In the metaverse-sphere, cryptocurrency and digital art, namely non-fungible tokens, are commonplace. While technocrats, gaming platforms and social media fans are busy talking about the extraordinary experience one will witness in the metaverse, people are looking at alternative digital possibilities and eager to find new pathways to seamless financial transactions.
Interoperability and seamless exchange between underlying blockchain technology are critical to ensure a frictionless user experience. Although within this paradigm, different forms of cryptocurrency are expected to dominate, given the multi-chain trend in the crypto ecosystem, and extensively vast array of ever changing and accessible payment methods, cryptocurrency needs to foreseeably coexist with fiat currencies, central bank digital currencies (CBDCs), and stablecoins.

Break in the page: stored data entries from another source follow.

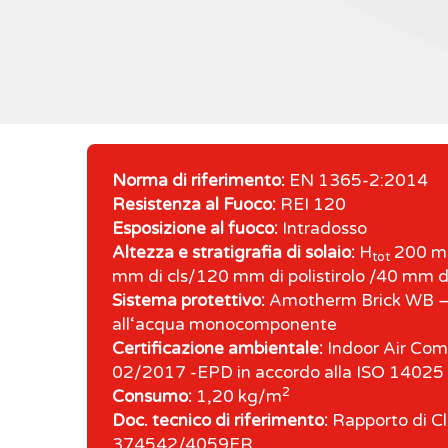
Norma di riferimento:
EN 1365-2:2014
Resistenza al Fuoco:
REI 120
Esposizione al fuoco:
Intradosso
Altezza e stratigrafia di solaio:
H
200 m
tot
mm di cls/120 mm di polistirolo /40 mm di
Sistema protettivo:
Amotherm Brick WB – 
all‘acqua monocomponente
Certificazione ambientale:
Indoor Air Com
02/2017 -EPD in accordo alla ISO 1402
2
Consumo:
1,20 kg/m
Doc. tecnico di riferimento:
Rapporto di Cla
374542/4059FR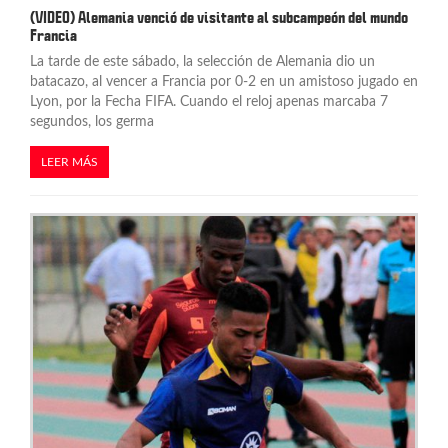
(VIDEO) Alemania venció de visitante al subcampeón del mundo
Francia
La tarde de este sábado, la selección de Alemania dio un
batacazo, al vencer a Francia por 0-2 en un amistoso jugado en
Lyon, por la Fecha FIFA. Cuando el reloj apenas marcaba 7
segundos, los germa
LEER MÁS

As the Web 3.0 and the overall Metaverse rapidly evolves into a new iteration of the internet, it will invariably, (as it already has), attract significantly greater scrutiny from global regulators, policymakers, and governments.
Issues such as anti-money laundering rules for exchanges and wallets, the use of decentralized finance (DeFi), crypto assets, and property rights will all have to be addressed.

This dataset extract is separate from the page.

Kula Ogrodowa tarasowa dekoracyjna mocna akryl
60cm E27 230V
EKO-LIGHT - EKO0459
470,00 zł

Specific to the Blockchain P&E gaming sector, digitally acquired fintech solutions are revolutionizing how transactions are carried out in real life. With cashless transactions witnessing an incredulous upswing globally, their use offers a necessary congruency and real-world backbone to the cryptocurrency and token based P&E industry and will be most necessary to ensure a legal framework is adhered to for financial transactions of this formative economic driver of the Web 3.0 and metaverse ecosystem.

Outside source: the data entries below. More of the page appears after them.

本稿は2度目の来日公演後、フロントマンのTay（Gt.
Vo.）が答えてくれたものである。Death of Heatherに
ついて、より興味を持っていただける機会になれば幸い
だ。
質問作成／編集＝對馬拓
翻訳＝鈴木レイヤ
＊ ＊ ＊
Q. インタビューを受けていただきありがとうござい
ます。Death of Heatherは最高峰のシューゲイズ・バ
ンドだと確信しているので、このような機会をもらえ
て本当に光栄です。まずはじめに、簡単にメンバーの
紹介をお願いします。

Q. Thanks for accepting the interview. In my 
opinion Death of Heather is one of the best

As reported by the Daily Guardian, “NFT, P&E gaming is growing, but the question is whether it can reach people outside of Web3.0?
One keyway to see this occurs is by being able to ensure participants receive secure, timely, reliable, inexpensive ways to pay, earn, transact, and share value. This will be paramount to ensuring the Web 3.0 and Blockchain gaming experience is one that players will want to keep coming back to for a truly immersive and satisfying experience.”
In real life, as witnessed by the $600M+ USD Sky Mavis hack, the financial sector already has its hands full when it comes to security upkeep. As Web2.0 is already subject to endless cyberattacks, the problem will only magnify in the Web 3.0 and the metaverse.
According to Simas Simanauskas, partnerships director at ConnectPay, the credibility of any virtual world will largely depend on having state-of-the-art security in place - this includes all things payments, too.
“Any wallet functionality will require authentication security standards close to Secure Customer Authentication (SCA) used in Europe — anything less, and you risk your customer wallets being emptied in minutes,” he said.
He also noted “it is likely that a significant number of metaverse users will not hold a balance in cryptocurrencies, even though blockchain-based payment methods are expected to dominate. Odds are that users will simply want to shop with their cards or other well-known methods,” Simanauskas said. “The element of familiarity will be crucial, as users will have to be able to recognize a payment method provider before entrusting it with sensitive transaction details — so this is a good time for established fintech’s to start planting their flags in the metaverse.”